Huawei et 5G : la tardive « boîte à outils » de l’UE

Dans le sillage du Royaume-Uni, qui a autorisé Huawei à prendre part au déploiement de la prochaine génération de communication mobile sous certaines conditions, Bruxelles a dévoilé ses recommandations, c’est-à-dire diverses limitations, à l’égard du groupe chinois.
Pierre Manière
« Les opérateurs télécoms ne doivent pas sélectionner des fournisseurs à risques, qui pourraient permettre à un Etat par exemple de prendre la main sur les sites stratégiques que sont les capitales, les endroits abritant une activité militaire intense ou une centrale nucléaire », a déclaré au Monde Thierry Breton, le nouveau commissaire européen au marché intérieur.
« Les opérateurs télécoms ne doivent pas sélectionner des fournisseurs à risques, qui pourraient permettre à un Etat par exemple de prendre la main sur les sites stratégiques que sont les capitales, les endroits abritant une activité militaire intense ou une centrale nucléaire », a déclaré au Monde Thierry Breton, le nouveau commissaire européen au marché intérieur. (Crédits : Hannibal Hanschke)

Voilà qui va ajouter de l'eau au moulin de ceux qui pestent contre la lenteur des prises de position de Bruxelles, ou contre les difficultés des Etats membres à accorder leurs violons concernant les dossiers stratégiques. Ce mercredi, l'UE a enfin dévoilé sa doctrine concernant le déploiement de la 5G, et surtout sur la place donnée à Huawei. L'équipementier chinois suscite depuis longtemps la méfiance du continent. A l'instar des Etats-Unis, qui ont chassé Huawei du marché de la 5G, certains Etats membres redoutent que ses infrastructures servent de cheval de Troie à Pékin pour espionner les communications, ou les interrompre. Plusieurs hauts responsables de l'UE s'inquiètent, depuis des lustres, d'une loi chinoise de 2017, qui oblige ses entreprises à coopérer avec les services de renseignement de l'Empire du Milieu. Huawei, pour sa part, a toujours balayé avec force les soupçons d'espionnage.

Dans cet épineux dossier, l'Europe est prise entre deux feux. D'une côté, les Américains, en pleine guerre commerciale avec la Chine, ont investi de gros moyens pour pousser le Vieux Continent à chasser Huawei du marché de la 5G. Quitte, parfois, à se montrer menaçants. Le pays de l'Oncle Sam a notamment indiqué à Londres qu'un accord post-Brexit pourrait être remis en cause en cas de feu vert à l'équipementier chinois. De l'autre côté, la Chine n'a pas été en reste. Outre-Rhin, elle a par exemple brandi le spectre de mesures de rétorsions à l'égard de la puissante industrie automobile allemande, dont l'Empire du Milieu est le premier marché.

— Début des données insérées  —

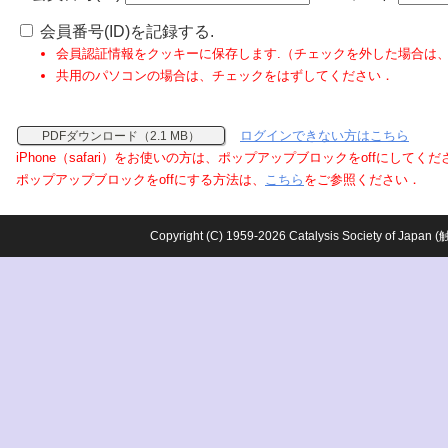
会員番号(ID)を記録する.
会員認証情報をクッキーに保存します.（チェックを外した場合は
共用のパソコンの場合は、チェックをはずしてください．
ログインできない方はこちら
PDFダウンロード（2.1 MB）
iPhone（safari）をお使いの方は、ポップアップブロックをoffにしてく
ポップアップブロックをoffにする方法は、
こちら
をご参照ください．
Copyright (C) 1959-2026 Catalysis Society o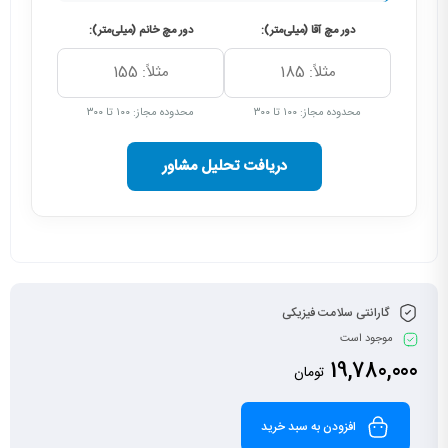
دور مچ آقا (میلی‌متر):
دور مچ خانم (میلی‌متر):
محدوده مجاز: ۱۰۰ تا ۳۰۰
محدوده مجاز: ۱۰۰ تا ۳۰۰
دریافت تحلیل مشاور
گارانتی سلامت فیزیکی
موجود است
19,780,000
تومان
افزودن به سبد خرید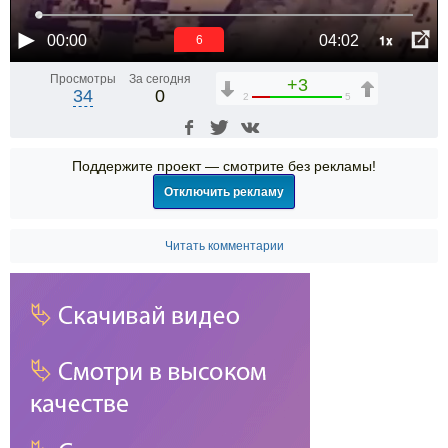
1x
00:00
04:02
6
Просмотры
За сегодня
+3
34
0
2
5
Поддержите проект — смотрите без рекламы!
Отключить рекламу
Читать комментарии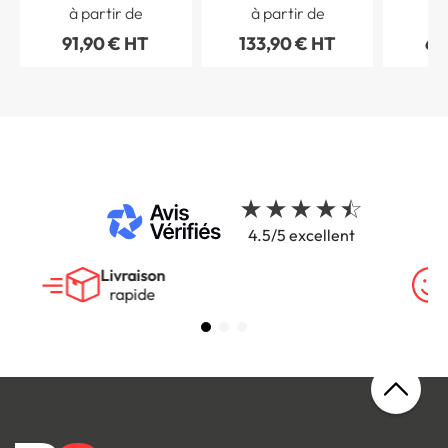
148 mm - Gamme
et acrylique
à partir de
à partir de
à 
Wood®
91,90 € HT
133,90 € HT
69
4.5/5 excellent
Livraison
rapide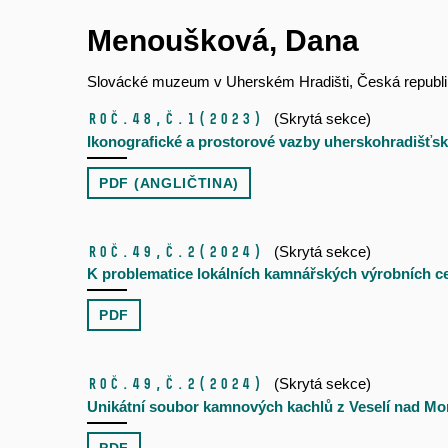
Menoušková, Dana
Slovácké muzeum v Uherském Hradišti, Česká republ
Roč.48,
č.1
(2023)
(Skrytá sekce)
Ikonografické a prostorové vazby uherskohradišťské
PDF (ANGLIČTINA)
Roč.49,
č.2
(2024)
(Skrytá sekce)
K problematice lokálních kamnářských výrobních cen
PDF
Roč.49,
č.2
(2024)
(Skrytá sekce)
Unikátní soubor kamnových kachlů z Veselí nad M
PDF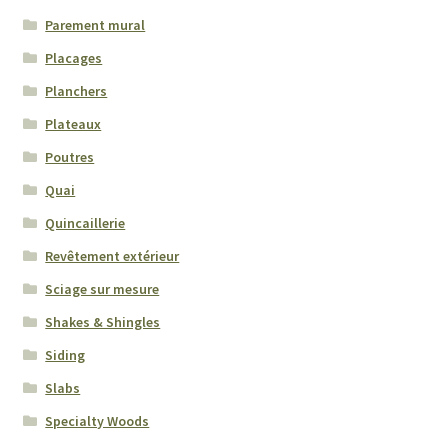
Parement mural
Placages
Planchers
Plateaux
Poutres
Quai
Quincaillerie
Revêtement extérieur
Sciage sur mesure
Shakes & Shingles
Siding
Slabs
Specialty Woods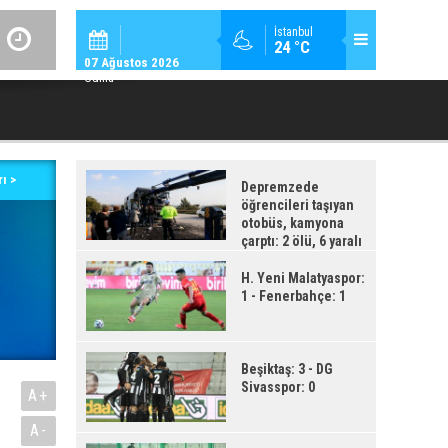
GÜNDEM / 23:
İstanbul
24 °C
YAD’DAN YENIDEN ALEVLENEN “ÇÖZÜM SÜRECI”NE ÇOK SERT TEPK
07 Ağustos 2026
Cuma
ı >
Depremzede
öğrencileri taşıyan
otobüs, kamyona
çarptı: 2 ölü, 6 yaralı
H. Yeni Malatyaspor:
1 - Fenerbahçe: 1
Beşiktaş: 3 - DG
Sivasspor: 0
A+
A-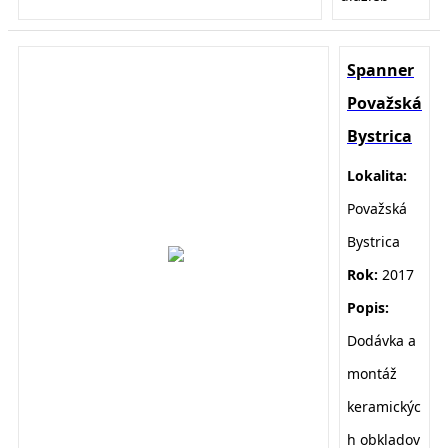
Spanner
Považská
Bystrica
Lokalita:
Považská
Bystrica
Rok:
2017
Popis:
D
odávka a
montáž
keramickýc
h obkladov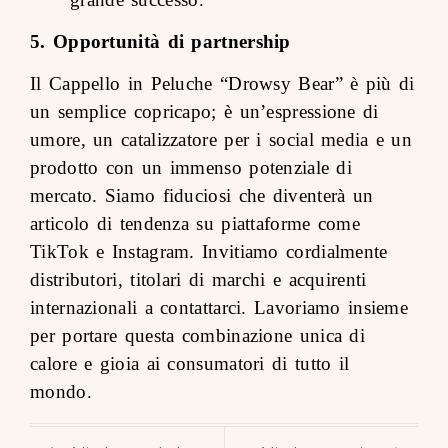
5. Opportunità di partnership
Il Cappello in Peluche “Drowsy Bear” è più di
un semplice copricapo; è un’espressione di
umore, un catalizzatore per i social media e un
prodotto con un immenso potenziale di
mercato. Siamo fiduciosi che diventerà un
articolo di tendenza su piattaforme come
TikTok e Instagram. Invitiamo cordialmente
distributori, titolari di marchi e acquirenti
internazionali a contattarci. Lavoriamo insieme
per portare questa combinazione unica di
calore e gioia ai consumatori di tutto il
mondo.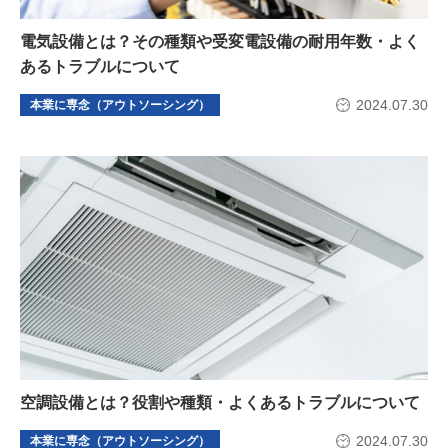
電気設備とは？その種類や受変電設備の耐用年数・よく
あるトラブルについて
2024.07.30
本業に専念（アウトソーシング）
空調設備とは？役割や種類・よくあるトラブルについて
2024.07.30
本業に専念（アウトソーシング）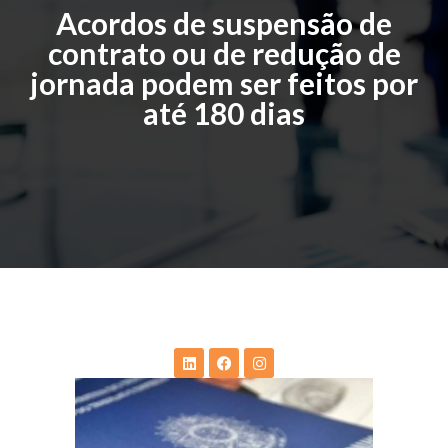
Acordos de suspensão de
contrato ou de redução de
jornada podem ser feitos por
até 180 dias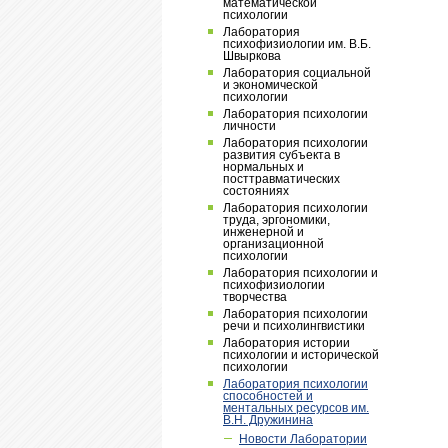
математической
психологии
Лаборатория
психофизиологии им. В.Б.
Швыркова
Лаборатория социальной
и экономической
психологии
Лаборатория психологии
личности
Лаборатория психологии
развития субъекта в
нормальных и
посттравматических
состояниях
Лаборатория психологии
труда, эргономики,
инженерной и
организационной
психологии
Лаборатория психологии и
психофизиологии
творчества
Лаборатория психологии
речи и психолингвистики
Лаборатория истории
психологии и исторической
психологии
Лаборатория психологии
способностей и
ментальных ресурсов им.
В.Н. Дружинина
Новости Лаборатории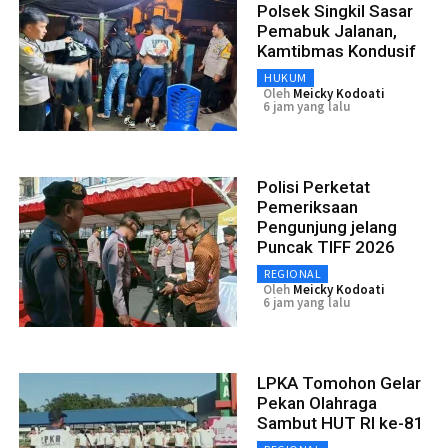
Polsek Singkil Sasar
Pemabuk Jalanan,
Kamtibmas Kondusif
HUKUM
Oleh
Meicky Kodoati
6 jam yang lalu
Polisi Perketat
Pemeriksaan
Pengunjung jelang
Puncak TIFF 2026
REGIONAL
Oleh
Meicky Kodoati
6 jam yang lalu
LPKA Tomohon Gelar
Pekan Olahraga
Sambut HUT RI ke-81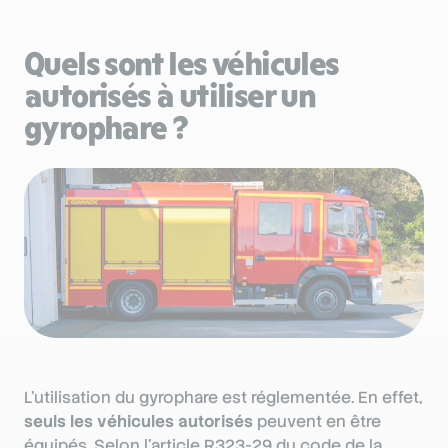
Quels sont les véhicules
autorisés à utiliser un
gyrophare ?
L’utilisation du gyrophare est réglementée. En effet,
seuls les véhicules autorisés
peuvent en être
équipés. Selon l’article R323-29 du code de la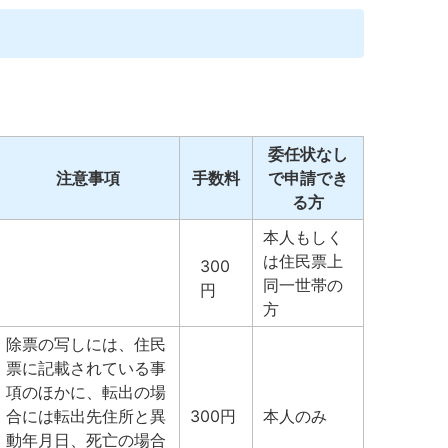
委任状なし
注意事項
手数料
で申請でき
る方
本人もしく
は住民票上
300
同一世帯の
円
方
除票の写しには、住民
票に記載されている事
項のほかに、転出の場
合には転出先住所と異
300円
本人のみ
動年月日、死亡の場合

Huawei, un « fournisseur à risque »

L'UE a donc tranché. Elle a révélé, ce mercredi, sa « boîte à outils » pour la 5G. Ces règles qui encadrent le recours aux équipementiers télécoms par les opérateurs mobiles, ressemblent beaucoup à celles définies mardi par le Royaume-Uni. Dans un entretien au journal Le Monde, Thierry Breton, le nouveau commissaire européen au marché intérieur, en a défini les contours. En premier lieu, Huawei n'est pas interdit. Mais il est confronté à diverses limitations. En bon diplomate soucieux de ne pas froisser la Chine, Thierry Breton, qui se refuse à citer nommément Huawei, le qualifie, de manière indirecte, de « fournisseur à risque ». A ce titre, le groupe chinois - tout comme son compatriote ZTE - n'est pas le bienvenu à certains endroits. « Les opérateurs télécoms ne doivent pas sélectionner des fournisseurs à risques, qui pourraient permettre à un Etat par exemple de prendre la main sur les sites stratégiques que sont les capitales, les endroits abritant une activité militaire intense ou une centrale nucléaire », souligne Thierry Breton.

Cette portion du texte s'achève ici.